New Delhi:
Shares of CG Power and Industrial Solutions on Tuesday tumbled nearly 20 per cent to touch its lowest trading permissible limit for the day amid alleged financial irregularities and some unauthorised transactions by certain employees of the company.
The scrip tanked 19.83 per cent to Rs 14.75 — its lower circuit as well as its 52-week low — on the BSE.
On the National Stock Exchange, it cracked 19.78 per cent to Rs 14.80, its lowest trading permissible limit for the day as also its one-year low.
Its market valuation also plummeted by Rs 206.8 crore to Rs 946.20 crore on the BSE.
Shares of YES Bank, which has nearly 13 per cent stake in CG Power as in the June 2019 quarter, also fell 7.36 per cent to Rs 71.05 apiece on the BSE.
After a marathon meeting CG Power in a BSE filing early morning on Tuesday said, “While working on one of its priority tasks of seeking refinancing of certain facilities and as a part of conducting financial analysis in this regard, the Ops Committee was made aware of some unauthorised transactions by certain employees of the company.”
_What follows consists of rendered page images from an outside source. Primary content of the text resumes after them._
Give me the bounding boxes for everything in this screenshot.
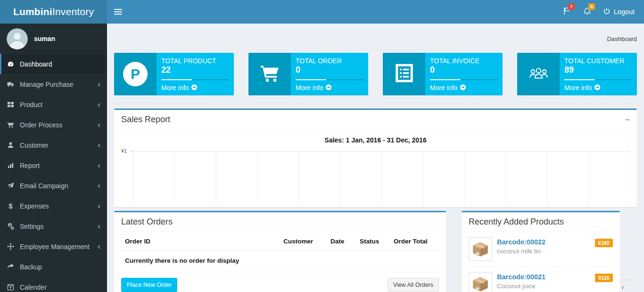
avatar[interactable] <box>7 28 28 50</box>
sidebar-item-customer[interactable]: Customer‹ <box>0 135 107 155</box>
product-info: Barcode:00021Coconut juice <box>497 272 590 292</box>
paper-plane-icon <box>7 182 20 189</box>
hamburger-icon <box>114 9 122 10</box>
sales-panel-header: Sales Report − <box>114 110 637 130</box>
chart-plot-area <box>133 151 630 205</box>
sidebar-item-product[interactable]: Product‹ <box>0 94 107 115</box>
sidebar-item-label: Manage Purchase <box>20 81 74 88</box>
sidebar-item-label: Dashboard <box>20 60 52 68</box>
share-icon <box>7 263 20 270</box>
sidebar-item-calender[interactable]: Calender <box>0 277 107 292</box>
info-box-progress-bar <box>161 79 192 80</box>
sales-panel-body: Sales: 1 Jan, 2016 - 31 Dec, 2016 ¥1 <box>114 130 637 207</box>
info-box-progress <box>430 79 498 80</box>
navbar-right: 7 0 Logout <box>557 0 644 24</box>
sales-report-panel: Sales Report − Sales: 1 Jan, 2016 - 31 D… <box>114 108 637 207</box>
info-box-icon-area <box>517 53 560 95</box>
product-price-badge: ¥115 <box>595 274 613 282</box>
flag-menu-button[interactable]: 7 <box>557 0 577 24</box>
product-description: coconut milk tin <box>497 248 590 255</box>
sidebar-item-expenses[interactable]: $Expenses‹ <box>0 196 107 216</box>
orders-panel-title: Latest Orders <box>121 217 173 227</box>
sidebar-item-dashboard[interactable]: Dashboard <box>0 54 107 74</box>
cart-big-icon <box>259 63 281 85</box>
sidebar-item-label: Email Campaign <box>20 182 68 190</box>
info-box-value: 0 <box>430 65 498 75</box>
arrow-circle-right-icon <box>191 84 198 92</box>
sidebar-item-settings[interactable]: Settings‹ <box>0 216 107 236</box>
product-barcode-link[interactable]: Barcode:00022 <box>497 238 590 246</box>
info-box-total-customer: TOTAL CUSTOMER89More info <box>517 53 637 95</box>
brand-bold: Lumbini <box>13 6 52 17</box>
info-box-value: 22 <box>161 65 229 75</box>
info-box-body: TOTAL ORDER0More info <box>291 53 368 95</box>
sidebar-item-label: Settings <box>20 223 44 230</box>
arrow-circle-right-icon <box>594 84 601 92</box>
info-box-progress-bar <box>296 79 326 80</box>
sidebar: suman DashboardManage Purchase‹Product‹O… <box>0 24 107 292</box>
more-info-link[interactable]: More info <box>161 84 229 92</box>
more-info-link[interactable]: More info <box>296 84 363 92</box>
orders-empty-message: Currently there is no order for display <box>121 250 439 272</box>
customers-icon <box>528 63 549 85</box>
brand-logo[interactable]: LumbiniInventory <box>0 0 107 24</box>
latest-orders-panel: Latest Orders Order IDCustomerDateStatus… <box>114 211 446 292</box>
column-header-status: Status <box>360 238 394 245</box>
collapse-button[interactable]: − <box>625 116 630 124</box>
cart-icon <box>7 121 20 128</box>
bottom-row: Latest Orders Order IDCustomerDateStatus… <box>114 211 637 292</box>
logout-label: Logout <box>614 8 635 16</box>
sidebar-item-label: Calender <box>20 284 47 291</box>
info-box-progress-bar <box>430 79 461 80</box>
sidebar-item-manage-purchase[interactable]: Manage Purchase‹ <box>0 74 107 94</box>
more-info-label: More info <box>564 84 592 92</box>
notifications-button[interactable]: 0 <box>577 0 597 24</box>
column-header-date: Date <box>330 238 360 245</box>
product-barcode-link[interactable]: Barcode:00021 <box>497 273 590 281</box>
info-box-total-product: PTOTAL PRODUCT22More info <box>114 53 234 95</box>
info-box-value: 0 <box>296 65 363 75</box>
view-all-orders-button[interactable]: View All Orders <box>388 278 439 292</box>
product-p-icon: P <box>123 62 148 86</box>
breadcrumb[interactable]: Dashboard <box>607 35 637 45</box>
column-header-order-total: Order Total <box>394 238 435 245</box>
sidebar-item-label: Product <box>20 101 42 108</box>
dashboard-icon <box>7 60 20 67</box>
product-image <box>469 237 492 261</box>
sidebar-item-report[interactable]: Report‹ <box>0 155 107 175</box>
sidebar-toggle-button[interactable] <box>107 0 129 24</box>
product-list-item: Barcode:00021Coconut juice¥115 <box>469 267 613 292</box>
user-name: suman <box>34 35 55 42</box>
sidebar-item-label: Order Process <box>20 121 62 129</box>
info-box-total-order: TOTAL ORDER0More info <box>248 53 368 95</box>
info-box-body: TOTAL INVOICE0More info <box>425 53 503 95</box>
arrow-circle-right-icon <box>460 84 466 92</box>
cutoff-divider <box>620 279 631 280</box>
content-header: Dashboard <box>114 31 637 45</box>
product-description: Coconut juice <box>497 283 590 290</box>
arrows-icon <box>7 243 20 250</box>
truck-icon <box>7 81 20 88</box>
logout-button[interactable]: Logout <box>597 0 640 24</box>
y-axis-tick-label: ¥1 <box>121 148 127 154</box>
calendar-plus-icon <box>7 284 20 291</box>
invoice-list-icon <box>394 63 415 85</box>
sidebar-item-employee-management[interactable]: Employee Management‹ <box>0 236 107 257</box>
sidebar-item-email-campaign[interactable]: Email Campaign‹ <box>0 175 107 196</box>
sidebar-item-backup[interactable]: Backup <box>0 257 107 277</box>
info-box-icon-area <box>248 53 291 95</box>
info-box-icon-area: P <box>114 53 157 95</box>
more-info-link[interactable]: More info <box>564 84 632 92</box>
place-new-order-button[interactable]: Place New Order <box>121 278 177 292</box>
info-box-body: TOTAL CUSTOMER89More info <box>560 53 637 95</box>
info-box-progress <box>296 79 363 80</box>
orders-panel-header: Latest Orders <box>114 212 446 232</box>
info-box-progress <box>564 79 632 80</box>
product-image <box>469 272 492 292</box>
info-box-icon-area <box>383 53 425 95</box>
more-info-link[interactable]: More info <box>430 84 498 92</box>
sidebar-item-label: Employee Management <box>20 243 90 250</box>
sidebar-item-order-process[interactable]: Order Process‹ <box>0 115 107 135</box>
orders-table-header-row: Order IDCustomerDateStatusOrder Total <box>121 232 439 250</box>
info-box-total-invoice: TOTAL INVOICE0More info <box>383 53 503 95</box>
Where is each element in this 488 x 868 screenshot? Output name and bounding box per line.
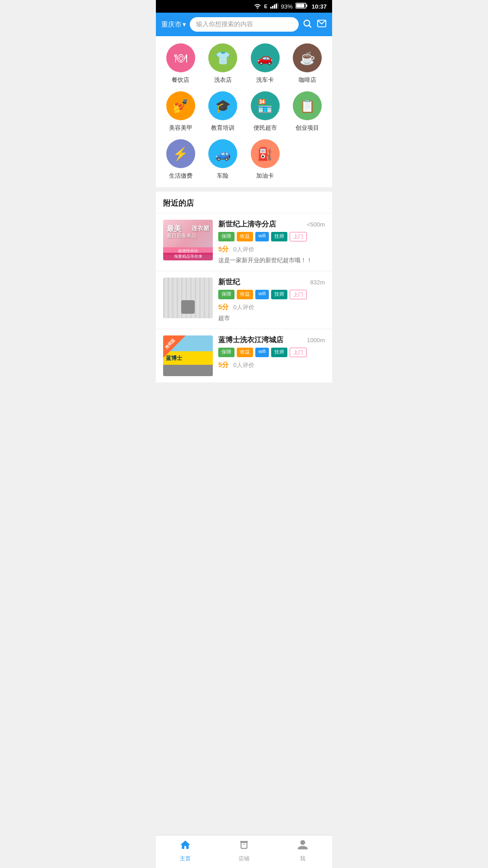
store-name-row-2: 新世纪 832m (218, 278, 325, 287)
store-reviews-3: 0人评价 (233, 361, 254, 369)
store-rating-2: 5分 (218, 303, 229, 311)
tag-technician-1: 技师 (271, 232, 287, 241)
store-desc-2: 超市 (218, 314, 325, 322)
cat-label-coffee: 咖啡店 (299, 76, 316, 84)
mail-icon[interactable] (317, 19, 327, 31)
store-desc-1: 这是一家新开业的新世纪超市哦！！ (218, 256, 325, 264)
store-distance-2: 832m (310, 279, 325, 286)
search-placeholder: 输入你想搜索的内容 (196, 20, 253, 28)
nearby-title: 附近的店 (156, 192, 332, 213)
store-info-1: 新世纪上清寺分店 <500m 保障 收益 wifi 技师 上门 5分 0人评价 … (218, 220, 325, 264)
cat-laundry[interactable]: 👕 洗衣店 (202, 43, 244, 84)
cat-utilities[interactable]: ⚡ 生活缴费 (160, 139, 202, 180)
cat-carwash[interactable]: 🚗 洗车卡 (244, 43, 286, 84)
tag-income-2: 收益 (237, 290, 253, 299)
svg-line-10 (309, 25, 311, 27)
store-item[interactable]: 新世纪 832m 保障 收益 wifi 技师 上门 5分 0人评价 超市 (156, 271, 332, 329)
store-rating-row-3: 5分 0人评价 (218, 361, 325, 369)
store-distance-3: 1000m (307, 337, 325, 344)
categories-grid: 🍽 餐饮店 👕 洗衣店 🚗 洗车卡 ☕ 咖啡店 💅 美容美甲 🎓 教育培训 🏪 … (156, 36, 332, 187)
store-name-row-3: 蓝博士洗衣江湾城店 1000m (218, 335, 325, 345)
cat-icon-education: 🎓 (208, 91, 237, 120)
cat-icon-carinsurance: 🚙 (208, 139, 237, 168)
cat-icon-gascard: ⛽ (251, 139, 280, 168)
tag-guarantee-1: 保障 (218, 232, 235, 241)
search-bar[interactable]: 输入你想搜索的内容 (190, 17, 299, 32)
search-icon[interactable] (302, 19, 312, 31)
cat-startup[interactable]: 📋 创业项目 (286, 91, 329, 132)
battery-icon (296, 3, 307, 10)
cat-label-supermarket: 便民超市 (253, 124, 277, 132)
cat-supermarket[interactable]: 🏪 便民超市 (244, 91, 286, 132)
cat-restaurant[interactable]: 🍽 餐饮店 (160, 43, 202, 84)
cat-label-restaurant: 餐饮店 (172, 76, 189, 84)
chevron-down-icon: ▾ (183, 20, 186, 28)
wifi-icon (254, 3, 261, 10)
store-name-2: 新世纪 (218, 278, 240, 287)
store-info-3: 蓝博士洗衣江湾城店 1000m 保障 收益 wifi 技师 上门 5分 0人评价 (218, 335, 325, 376)
store-name-row-1: 新世纪上清寺分店 <500m (218, 220, 325, 229)
tag-guarantee-2: 保障 (218, 290, 235, 299)
store-tags-3: 保障 收益 wifi 技师 上门 (218, 348, 325, 357)
store-image-1: 最美 夏日必备单品 连衣裙 超值性价比 海量精品等你来 (163, 220, 213, 260)
header-icons (302, 19, 327, 31)
cat-beauty[interactable]: 💅 美容美甲 (160, 91, 202, 132)
svg-rect-6 (306, 5, 307, 7)
tag-technician-3: 技师 (271, 348, 287, 357)
store-reviews-1: 0人评价 (233, 245, 254, 254)
store-image-2 (163, 278, 213, 318)
nearby-section: 附近的店 最美 夏日必备单品 连衣裙 超值性价比 海量精品等你来 新世纪上清寺分… (156, 192, 332, 382)
svg-rect-7 (296, 4, 304, 8)
store-rating-row-1: 5分 0人评价 (218, 245, 325, 254)
cat-icon-carwash: 🚗 (251, 43, 280, 72)
cat-icon-restaurant: 🍽 (166, 43, 195, 72)
store-rating-1: 5分 (218, 245, 229, 254)
tag-income-1: 收益 (237, 232, 253, 241)
tag-guarantee-3: 保障 (218, 348, 235, 357)
cat-label-carinsurance: 车险 (217, 172, 229, 180)
cat-icon-laundry: 👕 (208, 43, 237, 72)
cat-label-carwash: 洗车卡 (256, 76, 274, 84)
cat-icon-coffee: ☕ (293, 43, 322, 72)
tag-wifi-1: wifi (255, 232, 269, 241)
store-name-3: 蓝博士洗衣江湾城店 (218, 335, 283, 345)
svg-rect-4 (277, 3, 278, 9)
svg-rect-3 (276, 4, 277, 9)
cat-icon-beauty: 💅 (166, 91, 195, 120)
cat-label-utilities: 生活缴费 (169, 172, 192, 180)
tag-income-3: 收益 (237, 348, 253, 357)
cat-label-startup: 创业项目 (296, 124, 319, 132)
store-image-3: 蓝博士 抢收益 (163, 335, 213, 376)
cat-gascard[interactable]: ⛽ 加油卡 (244, 139, 286, 180)
store-item[interactable]: 最美 夏日必备单品 连衣裙 超值性价比 海量精品等你来 新世纪上清寺分店 <50… (156, 213, 332, 271)
cat-label-beauty: 美容美甲 (169, 124, 192, 132)
store-tags-1: 保障 收益 wifi 技师 上门 (218, 232, 325, 241)
city-selector[interactable]: 重庆市 ▾ (161, 20, 186, 29)
time: 10:37 (312, 3, 327, 10)
svg-rect-0 (270, 7, 272, 9)
battery-percent: 93% (281, 3, 293, 10)
cat-icon-startup: 📋 (293, 91, 322, 120)
cat-label-laundry: 洗衣店 (214, 76, 232, 84)
cat-label-education: 教育培训 (211, 124, 235, 132)
app-header: 重庆市 ▾ 输入你想搜索的内容 (156, 13, 332, 36)
status-bar: E 93% 10:37 (156, 0, 332, 13)
cat-carinsurance[interactable]: 🚙 车险 (202, 139, 244, 180)
tag-technician-2: 技师 (271, 290, 287, 299)
section-divider (156, 187, 332, 192)
cat-icon-utilities: ⚡ (166, 139, 195, 168)
cat-education[interactable]: 🎓 教育培训 (202, 91, 244, 132)
tag-delivery-3: 上门 (290, 348, 307, 357)
data-icon: E (264, 4, 267, 9)
cat-empty (286, 139, 329, 180)
tag-wifi-2: wifi (255, 290, 269, 299)
city-name: 重庆市 (161, 20, 182, 29)
store-name-1: 新世纪上清寺分店 (218, 220, 276, 229)
cat-label-gascard: 加油卡 (256, 172, 274, 180)
svg-rect-1 (272, 6, 273, 9)
cat-coffee[interactable]: ☕ 咖啡店 (286, 43, 329, 84)
store-item[interactable]: 蓝博士 抢收益 蓝博士洗衣江湾城店 1000m 保障 收益 wifi 技师 上门 (156, 329, 332, 382)
cat-icon-supermarket: 🏪 (251, 91, 280, 120)
tag-delivery-2: 上门 (290, 290, 307, 299)
svg-rect-2 (274, 5, 275, 9)
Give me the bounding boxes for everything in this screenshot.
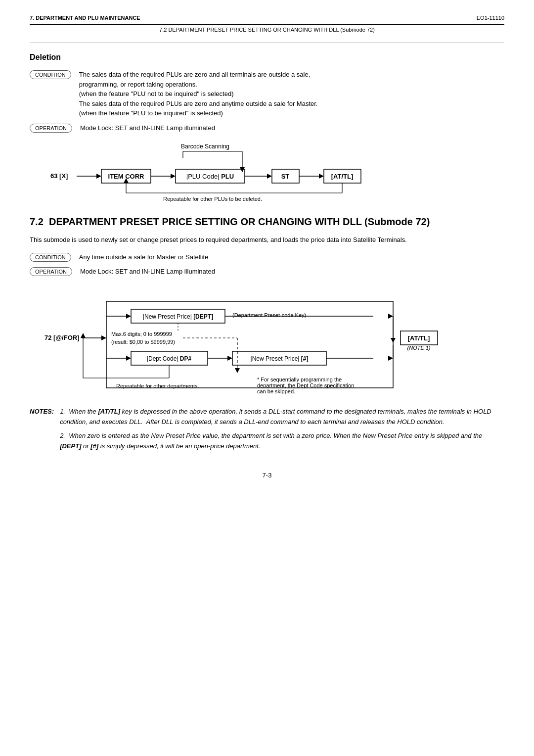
note-item-2: 2. When zero is entered as the New Prese… bbox=[60, 431, 504, 452]
svg-text:[AT/TL]: [AT/TL] bbox=[331, 173, 354, 180]
svg-text:|PLU Code| PLU: |PLU Code| PLU bbox=[186, 173, 234, 180]
svg-marker-38 bbox=[388, 314, 393, 319]
note-1-text: 1. When the [AT/TL] key is depressed in … bbox=[60, 407, 504, 427]
svg-marker-64 bbox=[81, 333, 86, 338]
section72-header: 7.2 DEPARTMENT PRESET PRICE SETTING OR C… bbox=[30, 215, 504, 228]
svg-marker-10 bbox=[171, 174, 176, 179]
page-footer: 7-3 bbox=[30, 472, 504, 479]
svg-text:department, the Dept Code spec: department, the Dept Code specification bbox=[257, 382, 354, 388]
notes-label: NOTES: bbox=[30, 407, 54, 417]
header-left: 7. DEPARTMENT AND PLU MAINTENANCE bbox=[30, 15, 140, 21]
notes-section: NOTES: 1. When the [AT/TL] key is depres… bbox=[30, 407, 504, 452]
header-right: EO1-11110 bbox=[477, 15, 504, 21]
svg-text:|New Preset Price| [DEPT]: |New Preset Price| [DEPT] bbox=[143, 313, 213, 320]
svg-text:|Dept Code| DP#: |Dept Code| DP# bbox=[147, 355, 192, 362]
svg-marker-19 bbox=[319, 174, 324, 179]
svg-text:can be skipped.: can be skipped. bbox=[257, 388, 295, 394]
section72-flow-svg: 72 [@/FOR] |New Preset Price| [DEPT] (De… bbox=[30, 282, 455, 395]
page-number: 7-3 bbox=[263, 472, 272, 479]
svg-marker-57 bbox=[388, 356, 393, 361]
svg-text:Max.6 digits;  0 to 999999: Max.6 digits; 0 to 999999 bbox=[111, 331, 172, 337]
condition-badge-1: CONDITION bbox=[30, 70, 71, 79]
svg-marker-13 bbox=[240, 167, 245, 172]
svg-text:Barcode Scanning: Barcode Scanning bbox=[181, 143, 229, 150]
header-subtitle: 7.2 DEPARTMENT PRESET PRICE SETTING OR C… bbox=[30, 27, 504, 33]
deletion-operation-row: OPERATION Mode Lock: SET and IN-LINE Lam… bbox=[30, 123, 504, 133]
svg-marker-29 bbox=[101, 335, 106, 340]
deletion-operation-text: Mode Lock: SET and IN-LINE Lamp illumina… bbox=[80, 123, 215, 133]
note-2-text: 2. When zero is entered as the New Prese… bbox=[60, 431, 504, 452]
svg-text:[AT/TL]: [AT/TL] bbox=[408, 334, 430, 342]
svg-text:ST: ST bbox=[281, 173, 290, 180]
section72-condition-text: Any time outside a sale for Master or Sa… bbox=[79, 252, 209, 262]
svg-text:(Department Preset-code Key): (Department Preset-code Key) bbox=[232, 312, 306, 318]
svg-marker-32 bbox=[126, 314, 131, 319]
svg-text:Repeatable for other PLUs to b: Repeatable for other PLUs to be deleted. bbox=[163, 196, 262, 202]
section72-operation-text: Mode Lock: SET and IN-LINE Lamp illumina… bbox=[80, 267, 215, 277]
svg-text:63 [X]: 63 [X] bbox=[50, 172, 68, 180]
svg-text:|New Preset Price| [#]: |New Preset Price| [#] bbox=[251, 355, 309, 362]
svg-text:72 [@/FOR]: 72 [@/FOR] bbox=[44, 334, 79, 341]
condition-badge-2: CONDITION bbox=[30, 253, 71, 262]
section72-title: 7.2 DEPARTMENT PRESET PRICE SETTING OR C… bbox=[30, 215, 504, 228]
deletion-condition-row: CONDITION The sales data of the required… bbox=[30, 70, 504, 118]
deletion-condition-text: The sales data of the required PLUs are … bbox=[79, 70, 318, 118]
section72-diagram: 72 [@/FOR] |New Preset Price| [DEPT] (De… bbox=[30, 282, 504, 397]
svg-text:*  For sequentially programmin: * For sequentially programming the bbox=[257, 377, 342, 382]
svg-marker-49 bbox=[126, 356, 131, 361]
deletion-flow-svg: Barcode Scanning 63 [X] ITEM CORR |PLU C… bbox=[30, 138, 435, 202]
notes-items: 1. When the [AT/TL] key is depressed in … bbox=[60, 407, 504, 452]
svg-marker-6 bbox=[96, 174, 101, 179]
note-item-1: 1. When the [AT/TL] key is depressed in … bbox=[60, 407, 504, 427]
operation-badge-2: OPERATION bbox=[30, 267, 72, 276]
svg-marker-60 bbox=[235, 368, 240, 373]
svg-text:(result: $0,00 to $9999,99): (result: $0,00 to $9999,99) bbox=[111, 339, 175, 345]
svg-marker-15 bbox=[267, 174, 272, 179]
deletion-diagram: Barcode Scanning 63 [X] ITEM CORR |PLU C… bbox=[30, 138, 504, 203]
svg-text:Repeatable for other departmen: Repeatable for other departments. bbox=[116, 383, 199, 389]
section72-condition-row: CONDITION Any time outside a sale for Ma… bbox=[30, 252, 504, 262]
operation-badge-1: OPERATION bbox=[30, 124, 72, 133]
page-header: 7. DEPARTMENT AND PLU MAINTENANCE EO1-11… bbox=[30, 15, 504, 25]
svg-text:(NOTE 1): (NOTE 1) bbox=[407, 345, 430, 351]
svg-marker-40 bbox=[391, 338, 396, 343]
section72-operation-row: OPERATION Mode Lock: SET and IN-LINE Lam… bbox=[30, 267, 504, 277]
deletion-title: Deletion bbox=[30, 53, 504, 62]
svg-marker-53 bbox=[227, 356, 232, 361]
notes-row-1: NOTES: 1. When the [AT/TL] key is depres… bbox=[30, 407, 504, 452]
section72-intro: This submode is used to newly set or cha… bbox=[30, 235, 504, 245]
The board meeting commenced at 3:00 pm on August 19, 2019, and concluded at 4:00 am on August 20, 2019.
The Operations Committee was also made aware of a letter received by the company from a particular financing company regarding a certain interest payment failure which the Operations Committee was unable to trace or ascertain from the financials of the company, the filing added.
The board also found that the total liabilities of the company and the group may have been potentially understated. The filing also said that advances to related and unrelated parties of the company and the group may have been potentially understated.
“The total liabilities of the company and the group may have been potentially understated by approximately Rs 1,053.54 crore and Rs 1,608.17 crore respectively as at 31 March 2018; and by Rs 601.83 crore and Rs 401.83 crore respectively as at 1 April 2017,” the filing added.
“Moreover, advances to related and unrelated parties of the company and the group may have been potentially understated by Rs 1,990.36 crore and Rs 2,806.63 crore respectively as at March 31, 2018; and by Rs 1,479.34 crore and Rs 1,331.47 crore respectively as at April 1, 2017,” it said.
The filing further said the company’s net worth was potentially understated due to unauthorised and inappropriate write-offs and charges debited to the profit and loss statement during the year ended March 31, 2018 and April 1, 2017.